Data excerpts:
────────────────────────────────────────

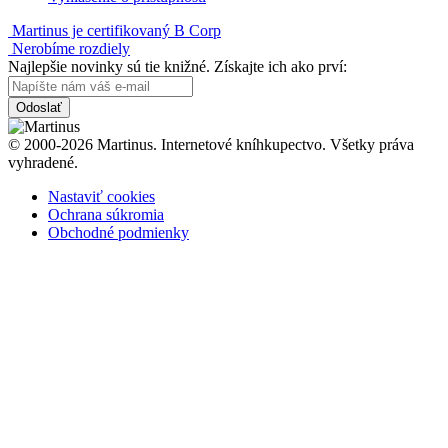
Martinus je certifikovaný B Corp
Nerobíme rozdiely
Najlepšie novinky sú tie knižné. Získajte ich ako prví:
Odoslať
© 2000-2026 Martinus. Internetové kníhkupectvo. Všetky práva
vyhradené.
Nastaviť cookies
Ochrana súkromia
Obchodné podmienky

────────────────────────────────────────

- [Aim of the exercise] Without including any picture, set down every line above exactly as it stands.

- [Result]
Martinus je certifikovaný B Corp
Nerobíme rozdiely
Najlepšie novinky sú tie knižné. Získajte ich ako prví:
Odoslať
© 2000-2026 Martinus. Internetové kníhkupectvo. Všetky práva
vyhradené.
Nastaviť cookies
Ochrana súkromia
Obchodné podmienky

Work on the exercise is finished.